When a line in the data below includes "Institute", pick it out and copy it.

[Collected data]
☆ ☆ ☆ ☆ ☆

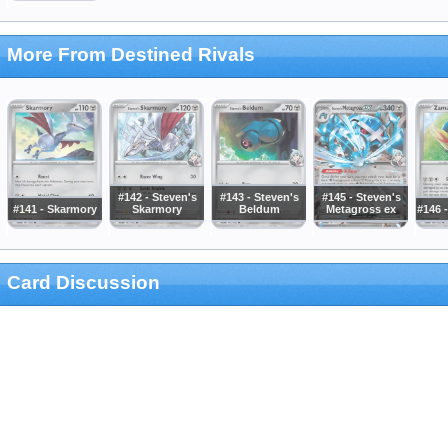
More From Destined Rivals
#142 - Steven's
#143 - Steven's
#145 - Steven's
#141 - Skarmory
Skarmory
Beldum
Metagross ex
#146 
Card Discussion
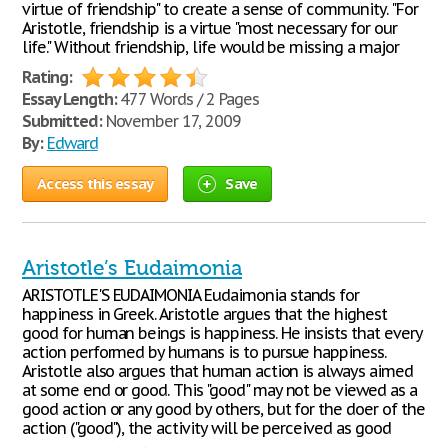
virtue of friendship" to create a sense of community. "For
Aristotle, friendship is a virtue "most necessary for our
life." Without friendship, life would be missing a major
Rating:
Essay Length:
477 Words / 2 Pages
Submitted:
November 17, 2009
By:
Edward
Access this essay
Save
Aristotle’s Eudaimonia
ARISTOTLE'S EUDAIMONIA Eudaimonia stands for
happiness in Greek. Aristotle argues that the highest
good for human beings is happiness. He insists that every
action performed by humans is to pursue happiness.
Aristotle also argues that human action is always aimed
at some end or good. This "good" may not be viewed as a
good action or any good by others, but for the doer of the
action ("good"), the activity will be perceived as good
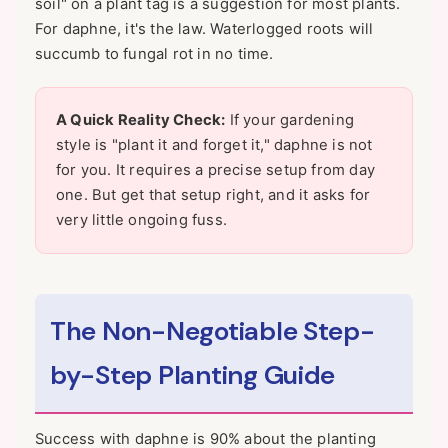
soil" on a plant tag is a suggestion for most plants.
For daphne, it's the law. Waterlogged roots will
succumb to fungal rot in no time.
A Quick Reality Check:
If your gardening
style is "plant it and forget it," daphne is not
for you. It requires a precise setup from day
one. But get that setup right, and it asks for
very little ongoing fuss.
The Non-Negotiable Step-
by-Step Planting Guide
Success with daphne is 90% about the planting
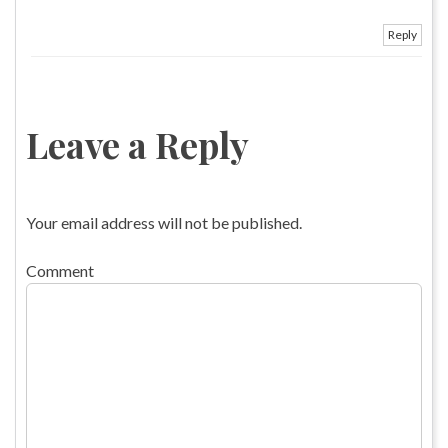
Reply
Leave a Reply
Your email address will not be published.
Comment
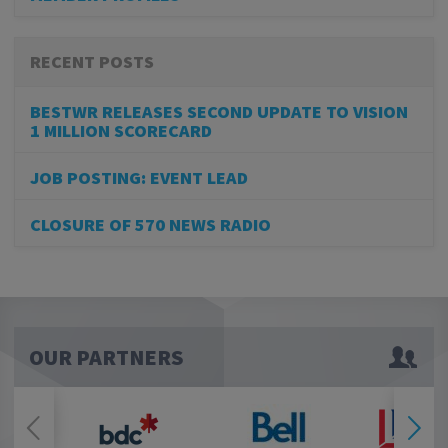
RECENT POSTS
BESTWR RELEASES SECOND UPDATE TO VISION
1 MILLION SCORECARD
JOB POSTING: EVENT LEAD
CLOSURE OF 570 NEWS RADIO
OUR PARTNERS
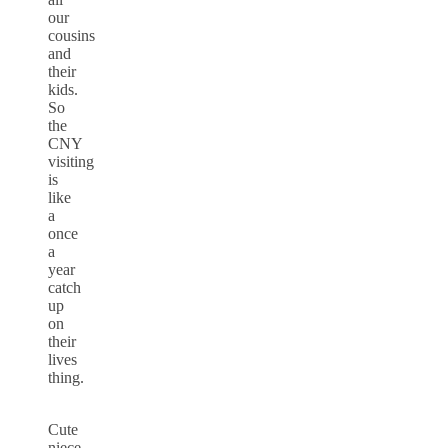
our
cousins
and
their
kids.
So
the
CNY
visiting
is
like
a
once
a
year
catch
up
on
their
lives
thing.
Cute
niece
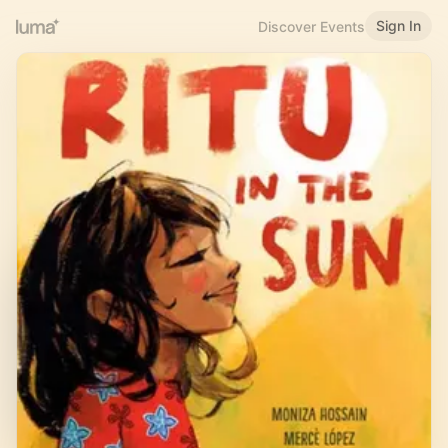
Sign In
Discover Events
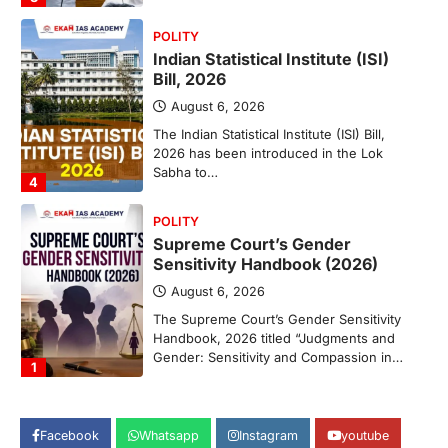
POLITY
Indian Statistical Institute (ISI)
Bill, 2026
August 6, 2026
The Indian Statistical Institute (ISI) Bill,
2026 has been introduced in the Lok
Sabha to…
4
POLITY
Supreme Court’s Gender
Sensitivity Handbook (2026)
August 6, 2026
The Supreme Court’s Gender Sensitivity
Handbook, 2026 titled “Judgments and
Gender: Sensitivity and Compassion in…
1
SCIENCE AND TECHNOLOGY
National Centre For Cell Science
Facebook
Whatsapp
Instagram
youtube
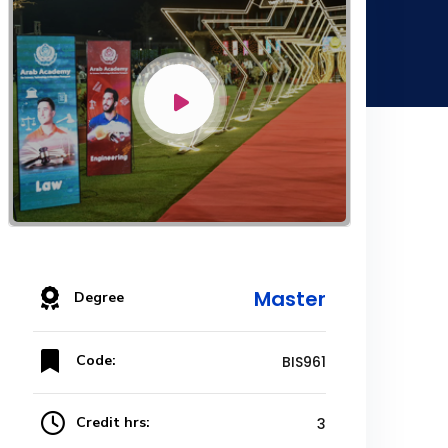
Master
Degree
Code:
BIS961
Credit hrs:
3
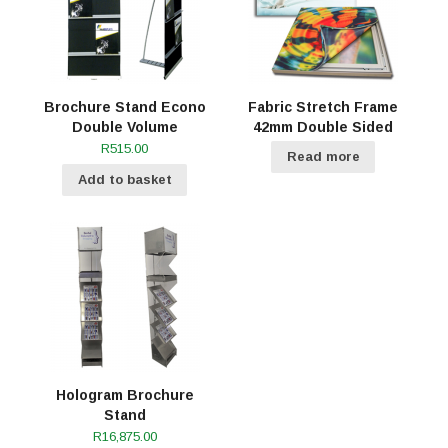
Brochure Stand Econo
Fabric Stretch Frame
Double Volume
42mm Double Sided
R
515.00
Read more
Add to basket
Hologram Brochure
Stand
R
16,875.00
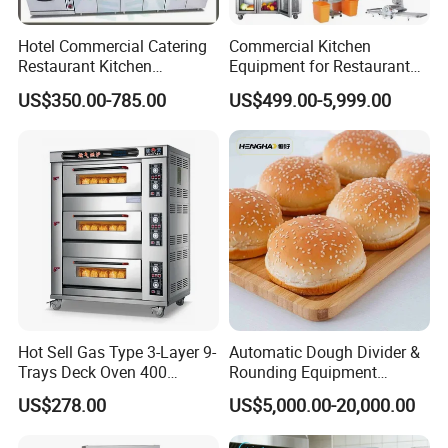
Hotel Commercial Catering
Commercial Kitchen
Restaurant Kitchen
Equipment for Restaurant
Equipment for Hotel Central
One-Stop Kitchen Project
US$350.00-785.00
US$499.00-5,999.00
Kitchen with Gas Electric
Solution Hotel Restaurant
Range Stove Cooker Oven
Equipment Supplies
Fryer Stove Griddle Grill
Hot Sell Gas Type 3-Layer 9-
Automatic Dough Divider &
Trays Deck Oven 400
Rounding Equipment
Degree Kitchen Equipment
Continuous Operation
US$278.00
US$5,000.00-20,000.00
Baking Oven 1/2/3/4 for
Choose Deck Bakery Baking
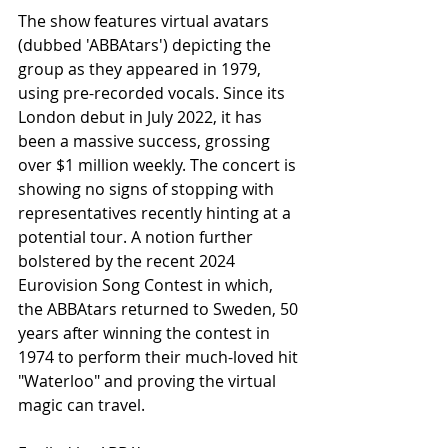
The show features virtual avatars 
(dubbed 'ABBAtars') depicting the 
group as they appeared in 1979, 
using pre-recorded vocals. Since its 
London debut in July 2022, it has 
been a massive success, grossing 
over $1 million weekly. The concert is 
showing no signs of stopping with 
representatives recently hinting at a 
potential tour. A notion further 
bolstered by the recent 2024 
Eurovision Song Contest in which, 
the ABBAtars returned to Sweden, 50 
years after winning the contest in 
1974 to perform their much-loved hit 
"Waterloo" and proving the virtual 
magic can travel.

☆ ☆ ☆ ☆ ☆

Answer to the exercise:
Indian Statistical Institute (ISI)
The Indian Statistical Institute (ISI) Bill,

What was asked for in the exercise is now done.